Dataset entries

-*-*-

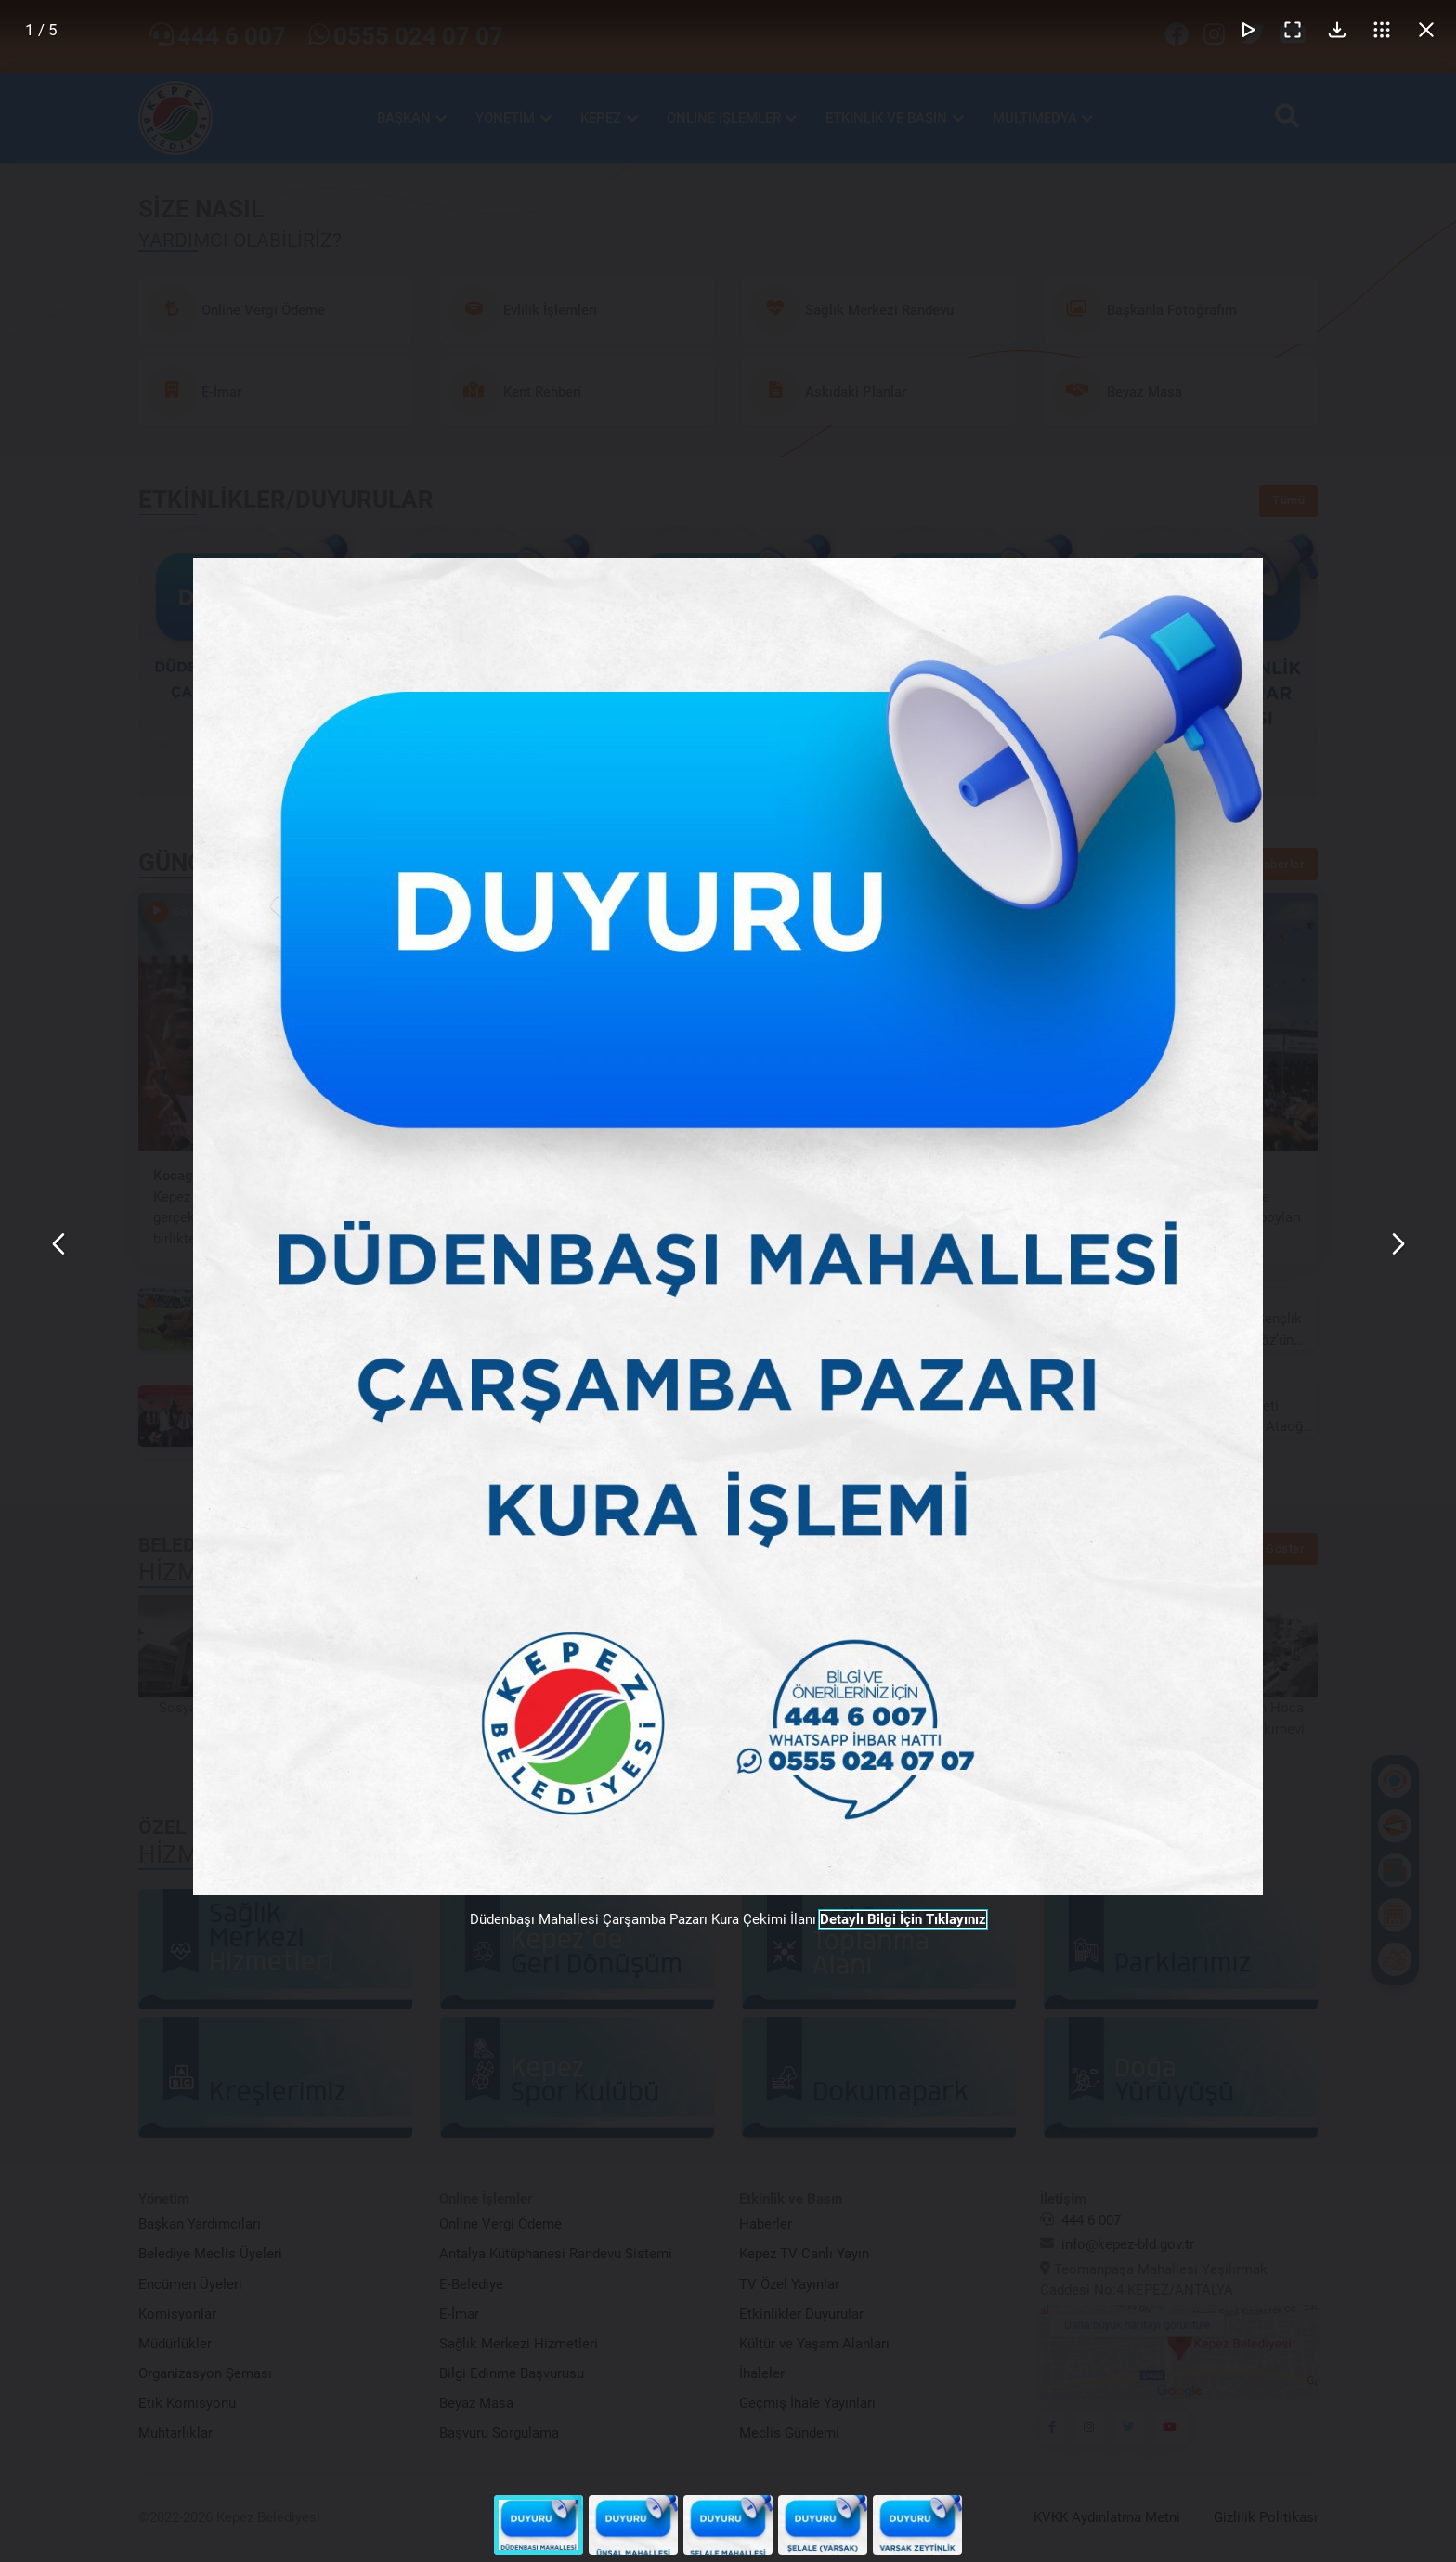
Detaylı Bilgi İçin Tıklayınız (903, 1919)
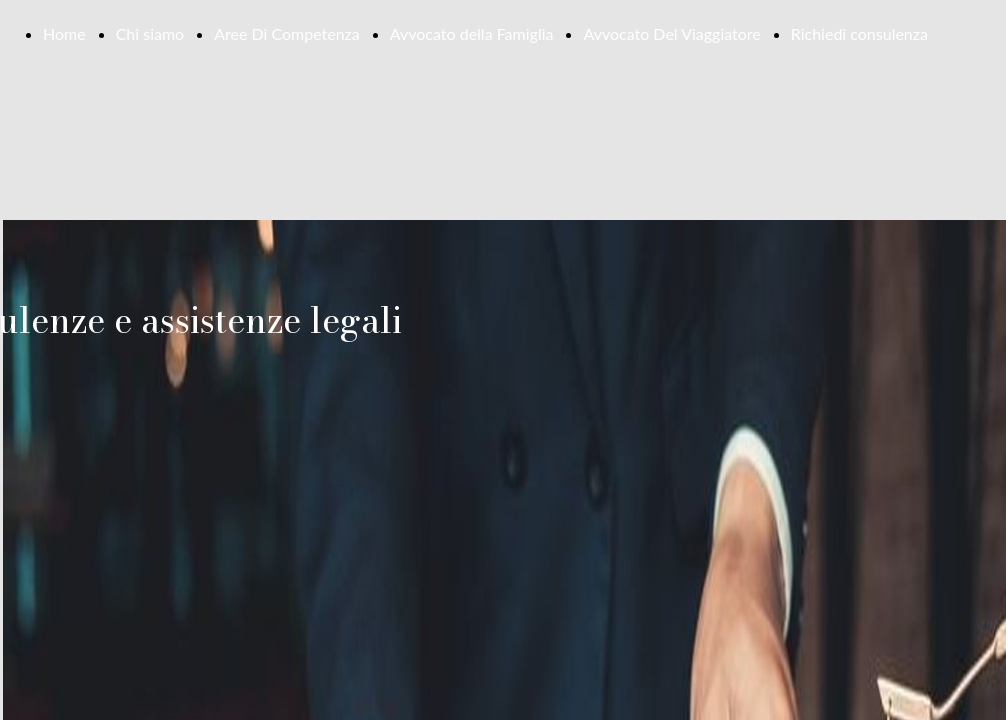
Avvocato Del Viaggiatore (671, 33)
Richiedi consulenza (859, 33)
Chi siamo (150, 33)
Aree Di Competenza (287, 33)
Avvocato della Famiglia (472, 33)
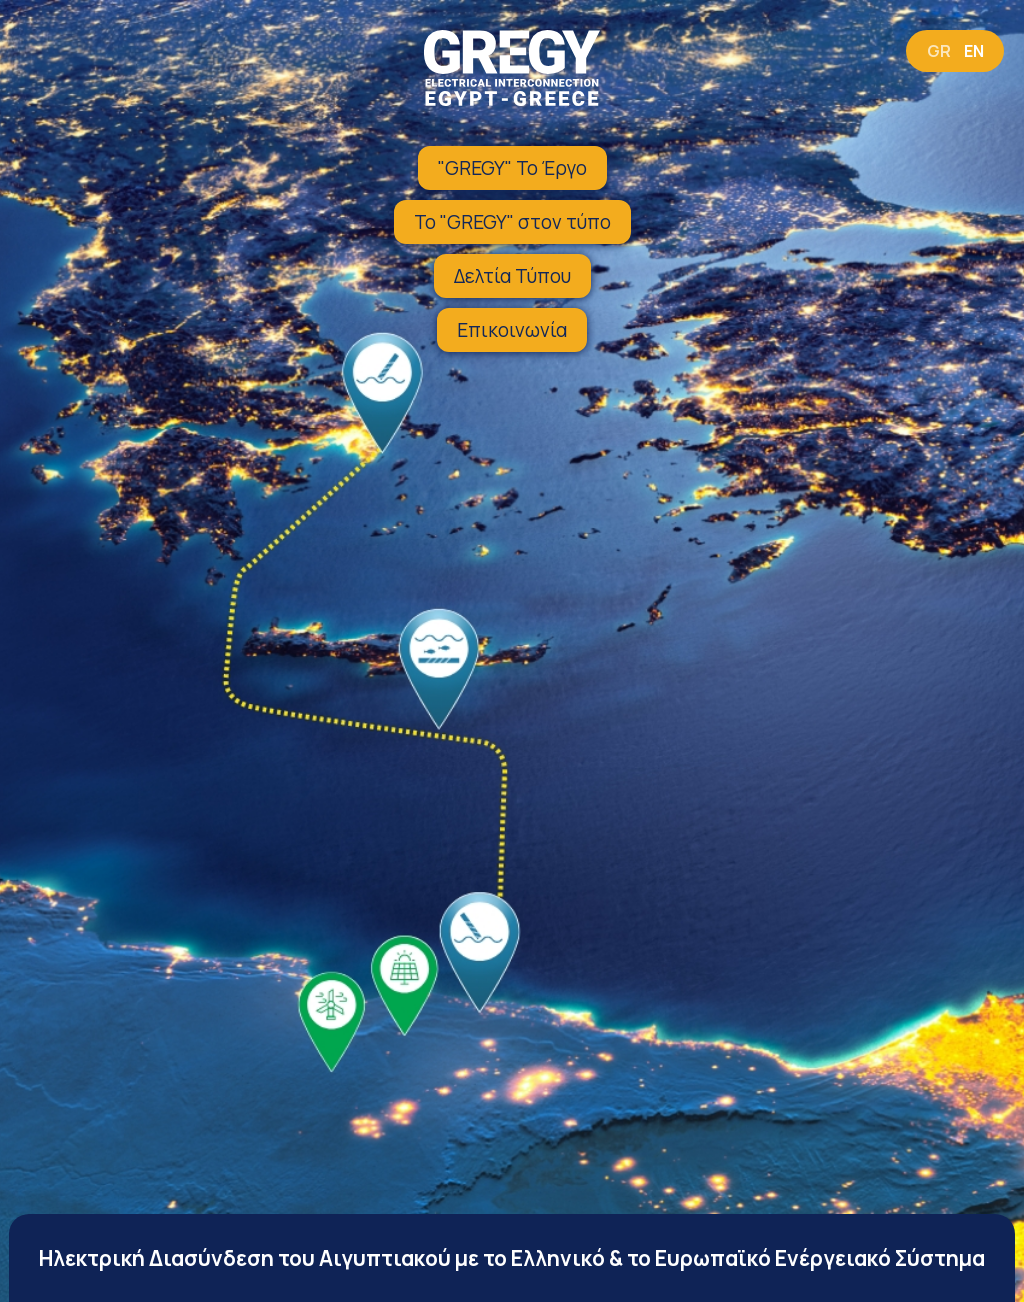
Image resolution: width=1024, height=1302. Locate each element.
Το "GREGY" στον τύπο (512, 222)
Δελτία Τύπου (512, 276)
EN (974, 51)
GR (939, 51)
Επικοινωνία (512, 330)
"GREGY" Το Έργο (512, 168)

-*-*-

TASK TO CARRY OUT >> Look through the records above and please copy every line in which the string "Avvocato" occurs.

RESPONSE BELOW >>
Avvocato Del Viaggiatore (671, 33)
Avvocato della Famiglia (472, 33)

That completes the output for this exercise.